This repository supports five part series about the streaming analytics on AWS and In this video series, we are building real-time gaming leaderboard application based on real use case to learn all parts of streaming architecture including
- Data Ingestion
- Real-time enrichment using database Change data capture (CDC)
- Data Processing
- Computing results, storing them and
- Visualisation
In this series you will also learn advance analytics techniques like
- Control channel technique for A/B testing, feature switching and parameter updates with zero downtime
- Handling late data arrival
- Exactly-once processing (data-duplication avoidance) and
- Storage of historical data with ability of on-demand replay.
This repository contains two folders
- infra which contains aws-cdk source code of the AWS infrastructure
- notebooks which contains Amazon Managed Service for Apache Flink Studio (Zeppelin) notebooks. Two of
them
- challenges.zpln: Which contains progressive challenge for specific parts.
- answers.zpln: Which contains progressive answers to the challenges.
Repository has one main infrastructure file with infrastructure code of a final solution with comments added for specific parts. You can either deploy full solution or implement it progressively as you watch video parts by commenting out parts which are not yet required.
- Latest Node JS and npm
- Latest cdk
npm install -g aws-cdk
- Python 3 with
pip3
- Take a check out of a
main
branch. - Switch to the folder infra/functions/players and run
pip3 install -r requirements.txt -t .
- Switch to the folder infra/functions/redis-sync and run
pip3 install -r requirements.txt -t .
- Go to the infra folder and run
npm install
- Go to the infra folder and run
cdk bootstrap
if using CDK for the first time in the given AWS account and region, else skip this step. - Go to the infra folder and run
cdk deploy
You can implement solution progressively by commenting out different parts of infrastructure in file infra/lib/gaming-leaderboard-stack.ts
- 1-ingestion-setup: Sets up kinesis data stream, notebook role and data generator to automatically publish gaming events to the source stream.

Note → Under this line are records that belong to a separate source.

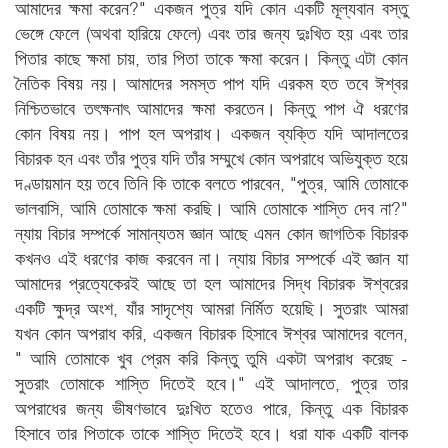
আমাদের ক্ষমা করেন?" একজন পুত্র যদি কোন একটি মূল্যবান বস্তু
ভেঙ্গে ফেলে (অথবা হারিয়ে ফেলে) এবং তার জন্য দুঃখিত হয় এবং তার
পিতার কাছে ক্ষমা চায়, তার পিতা তাকে ক্ষমা করেন। কিন্তু এটা কোন
নৈতিক বিষয় নয়। আমাদের সমস্ত পাপ যদি এরকম হত তবে ঈশ্বর
নিশ্চিতভাবে তৎক্ষনাৎ আমাদের ক্ষমা করতেন। কিন্তু পাপ ঐ ধরণের
কোন বিষয় নয়। পাপ হল অপরাধ। একজন ব্যক্তি যদি আদালতের
বিচারক হন এবং তাঁর পুত্র যদি তাঁর সম্মুখে কোন অপরাধে অভিযুক্ত হয়ে
দণ্ডায়মান হয় তবে তিনি কি তাকে বলতে পারবেন, "পুত্র, আমি তোমাকে
ভালবাসি, আমি তোমাকে ক্ষমা করছি। আমি তোমাকে শাস্তি দেব না?"
ন্যায় বিচার সম্পর্কে সামান্যতম জ্ঞান আছে এমন কোন জাগতিক বিচারক
কখনও এই ধরণের কাজ করবেন না। ন্যায় বিচার সম্পর্কে এই জ্ঞান যা
আমাদের প্রত্যেকেরই আছে তা হল আমাদের সিদ্ধ বিচারক ঈশ্বরের
একটি ক্ষুদ্র অংশ, যাঁর সাদৃশ্যে আমরা নির্মিত হয়েছি। সুতরাং আমরা
যখন কোন অপরাধ করি, একজন বিচারক হিসাবে ঈশ্বর আমাদের বলেন,
" আমি তোমাকে খুব প্রেম করি কিন্তু তুমি একটা অপরাধ করেছ -
সুতরাং তোমাকে শাস্তি দিতেই হবে।" এই আদালতে, পুত্র তার
অপরাধের জন্য ভীষণভাবে দুঃখিত হতেও পারে, কিন্তু এক বিচারক
হিসাবে তার পিতাকে তাকে শাস্তি দিতেই হবে। ধরা যাক একটি বালক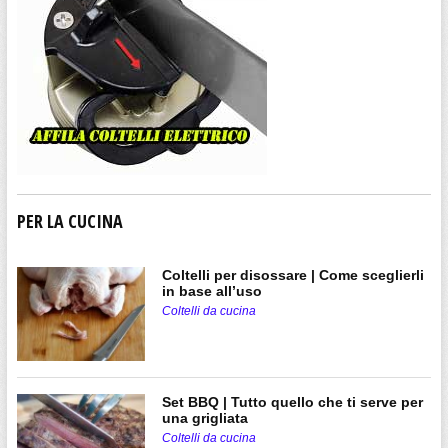
PER LA CUCINA
Coltelli per disossare | Come sceglierli
in base all’uso
Coltelli da cucina
Set BBQ | Tutto quello che ti serve per
una grigliata
Coltelli da cucina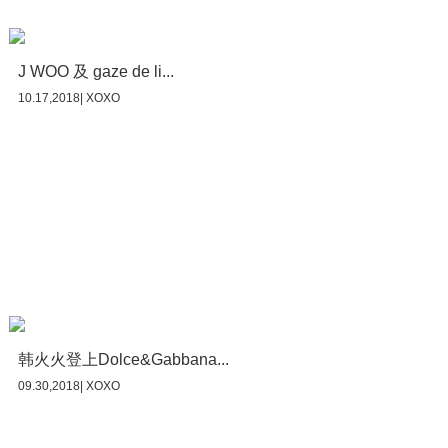
J WOO 及 gaze de li...
10.17,2018| XOXO
韩火火登上Dolce&Gabbana...
09.30,2018| XOXO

- 1-ingestion-answer: Sets up Amazon Managed Service for Apache Flink Studio (Flink Zeppelin Notebook) application. Adds challenge answer in answers.zpln notebook.
- 2-cdc-enrichment-setup: Adds setup of MySQL database, data generator for MySQL, Connectivity between studio notebook and MySQL.
- 2-cdc-enrichment-answer adds challenge answer in answers.zpln notebook.
- 3-process-store-visualize-setup: Adds new kinesis data stream to receive Redis queries, Lambda to execute those to Amazon MemoryDB and Grafana installed on EC2 for visualization.
- 4-dynamic-config-setup: Adds new kinesis data stream and Lambda to publish config updates to Amazon Managed Service for Apache Flink.
- 5-archive-and-replay-setup: Adds two new Amazon Managed Service for Apache Flink applications. One to store data to S3 and one to replay.